Sunday, December 28, 2014

Window on Eurasia: Moscow Publishes Tsarist Émigré Letter Denouncing Western Criticism of Putin on Ukraine

Paul Goble


            Staunton, December 28 – Three days ago, “Rossiiskaya gazeta” published in full a letter that has been circulating in the internet for some weeks from more than 100 descendants of the first Russian emigration denouncing Western governments for their criticism of Vladimir Putin and Russian policy in Ukraine (


            The authors say that the West suffers from double standards as far as Russia is concerned and asks “where are European values?”  “Russia,” it continues, is accused of all possible crimes and without evidence it is a priori declared guilty,” while at the same time, other countries are given a pass for their violations of human rights.


            The authors declare that “we do not in any way separate ourselves from the defense of those values our ancestors, who were condemned to exile after the 1917 revolution, trained us in … but this does not mean that we can sit still given the daily slander of contemporary Russia, its leadership and its president.”


            The attacks on Russia at a time when the crimes of Ukrainian officials are ignored are, in the words of the letter, “self-destructive for European countries.”


            Moscow has often sought to get one or more émigré to speak out in support of Russian policy both because this reinforces Putin’s notion of a seamless “Russian world” and because these people are citizens of other countries and thus in a position to bring pressure to bear on them. But this letter stands out because it is signed by so many.

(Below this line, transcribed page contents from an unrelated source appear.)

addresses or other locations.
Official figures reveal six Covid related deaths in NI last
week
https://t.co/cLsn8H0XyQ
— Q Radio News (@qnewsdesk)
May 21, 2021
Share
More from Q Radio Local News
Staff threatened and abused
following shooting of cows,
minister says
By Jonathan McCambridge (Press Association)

            In a discussion of this letter today, Natalya Kanevskaya and Dmitry Volchek of RFE/RL ask whether it contents represent “solidarity with the Motherland” or “solidarity with the KGB” and interviews the author of the letter, Prince Dmitry Shakhovskoy and several of the signatories (


            The number of signatories is impressive, but as Kanevskaya and Volchek point out, far from all Russian emigres and children of same agree with it.  Aleksander von Hahn (Gan) the grandson of a close associate of Admiral Kolchak’s regime in Siberia during the Civil War, is among those. Gan has prepared a letter also in the name of those who left Russia after 1917.

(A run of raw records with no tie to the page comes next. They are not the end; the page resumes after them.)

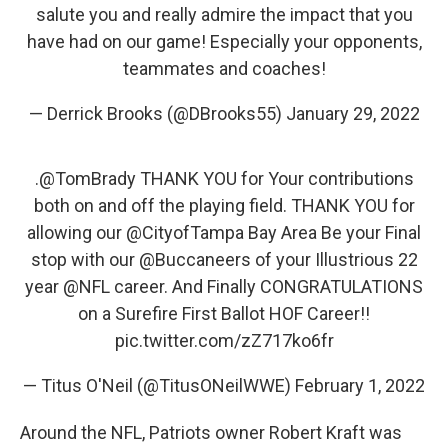
salute you and really admire the impact that you
have had on our game! Especially your opponents,
teammates and coaches!
— Derrick Brooks (@DBrooks55)
January 29, 2022
.
@TomBrady
THANK YOU for Your contributions
both on and off the playing field. THANK YOU for
allowing our
@CityofTampa
Bay Area Be your Final
stop with our
@Buccaneers
of your Illustrious 22
year
@NFL
career. And Finally CONGRATULATIONS
on a Surefire First Ballot HOF Career!!
pic.twitter.com/zZ717ko6fr
— Titus O'Neil (@TitusONeilWWE)
February 1, 2022
Around the NFL, Patriots owner Robert Kraft was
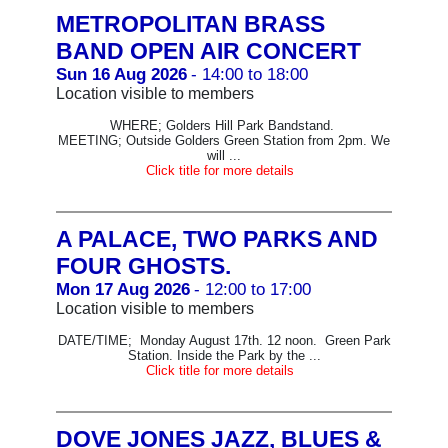
METROPOLITAN BRASS
BAND OPEN AIR CONCERT
Sun 16 Aug 2026
- 14:00 to 18:00
Location visible to members
WHERE; Golders Hill Park Bandstand.
MEETING; Outside Golders Green Station from 2pm. We
will ...
Click title for more details
A PALACE, TWO PARKS AND
FOUR GHOSTS.
Mon 17 Aug 2026
- 12:00 to 17:00
Location visible to members
DATE/TIME; Monday August 17th. 12 noon. Green Park
Station. Inside the Park by the ...
Click title for more details
DOVE JONES JAZZ, BLUES &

            “Yet another year is approaching which we have spent beyond the borders of Russia,” von Hahn’s letter reads in part. “This was not our choice. It was made for us by those who for almost a century have ruled Russia.  KGB Colonel Putin continues the policy of the systematic destruction of Russia.”


            “To force Russian people to kill one another is the goal of the current ‘Kremlin dreamers,’” the letter continues. The Kremlin’s “nationalistic propaganda” is filling the minds of the population with “the poison of hatred, nationalism, anger, and suspiciousness.” And under the pretext of the “Russian world,” Moscow is setting everything best about Russia against Europe.


            And von Hahn’s letter concludes: “Just like 70 years ago during war communism, Moscow is threatening the world with total destruction. We declare decisively and with complete certainty that these plans are condemned to failure.”